Maximum Likelihood and Density Function

1.1k Views Asked by At

Likelihood function

$$\mathcal{L}(\theta;\vec{x})=\prod_i f(x_i;\theta)=\prod_i\frac{dP_\theta}{dm}$$

where $\frac{dP_\theta}{dm}$ is the Radon-Nikodym Derivative w.r.t. Lebesgue measure in continuous case

For a continuous random variable, the probability of it takes on any value is zero. But in a statistical setting, for example maximum likelihood or EM algorithm, we plug in the observed values in order to maximize the probability. Is there a mathematically rigours definition of likelihood function or maximum likelihood estimate? Is the likelihood function the same as the joint density function of independent samples?
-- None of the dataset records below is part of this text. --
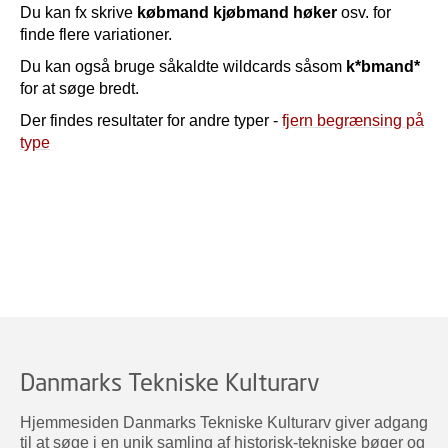
Du kan fx skrive
købmand kjøbmand høker
osv. for
finde flere variationer.
Du kan også bruge såkaldte wildcards såsom
k*bmand*
for at søge bredt.
Der findes resultater for andre typer -
fjern begrænsing på
type
Danmarks Tekniske Kulturarv
Hjemmesiden Danmarks Tekniske Kulturarv giver adgang
til at søge i en unik samling af historisk-tekniske bøger og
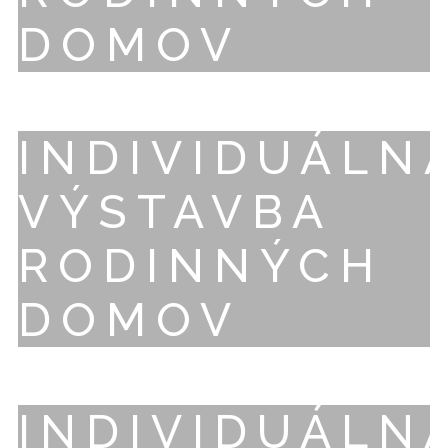
DOMOV
INDIVIDUÁLN
VÝSTAVBA
RODINNÝCH
DOMOV
INDIVIDUÁLN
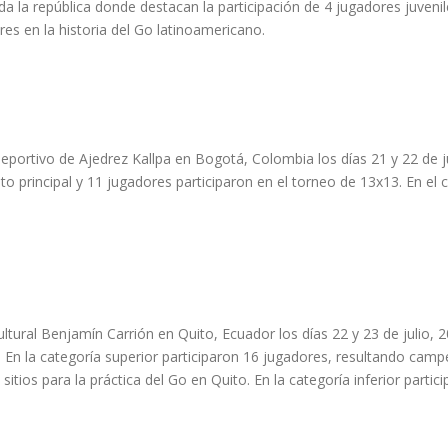
a la república donde destacan la participación de 4 jugadores juveni
s en la historia del Go latinoamericano.
b Deportivo de Ajedrez Kallpa en Bogotá, Colombia los días 21 y 22 de
o principal y 11 jugadores participaron en el torneo de 13x13. En e
ultural Benjamín Carrión en Quito, Ecuador los días 22 y 23 de julio, 2
s. En la categoría superior participaron 16 jugadores, resultando ca
 sitios para la práctica del Go en Quito. En la categoría inferior parti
Do we see semicolon ";" as a sign of conditional probability?

1

There are 1 best solutions below

0
On

For a short answer, the "in order to maximize the probability" is more an intuition to understand the motives behind the MLE's than a rigoruous mathematical definition.

Now for the long answer:

  1. Definition of likelihood function: The likelihood is nothing but (at least in the conventional sense), the joint density function or your observations (which are random variables, vectors etc). As you have said, probability density function is defined as the Radon-Nikodym derivative. Note that likelihood is often interpreted as the probability that you observe certain observations. And right as you have argued, this interpretation is not in fact mathematically correct. It should also be mentioned that although likelihood is often defined, at least in introductory examples of statistical textbooks, a product of probability density function of independent random variables, it does not have to be so.

  2. Definition of Maximum Likelihood Estimation I am going to present the rather broad definition of M-estimator as in van der Vaart, Asymptotic Statistics. The following is taken page 45 of the said book

Given an arbitrary random function $\theta \rightarrow M_n(\theta)$, (the M-estimator $\hat{\theta}_n$ is defined as) $M_n(\hat{\theta}_n) > \sup_{\theta} M_n(\theta) - o_p(1)$

Here $o_p(1)$ denotes a remainder term converges in probability to $0$, and is introduced to handle the fact that a maximum is not necessarily achievable. For example, if the parameter space is $(0, 1)$ and the supreme is achieved only when $\theta =1$, we then can still define the M-estimator as a sequence that converges to $1$.

Now, maximum likelihood estimator is nothing but an M-estimator that uses the joint density as function $M_n(\cdot)$ in the previous display

  1. Is the likelihood function the same as the joint density function of independent samples?
    Yes except that they do not necessarily form from independent samples.

  2. Do we see semicolon ";" as a sign of conditional probability Nope. A semicolon is just a way to say that the value of function $f$ (in your formulation) depends on $\theta$.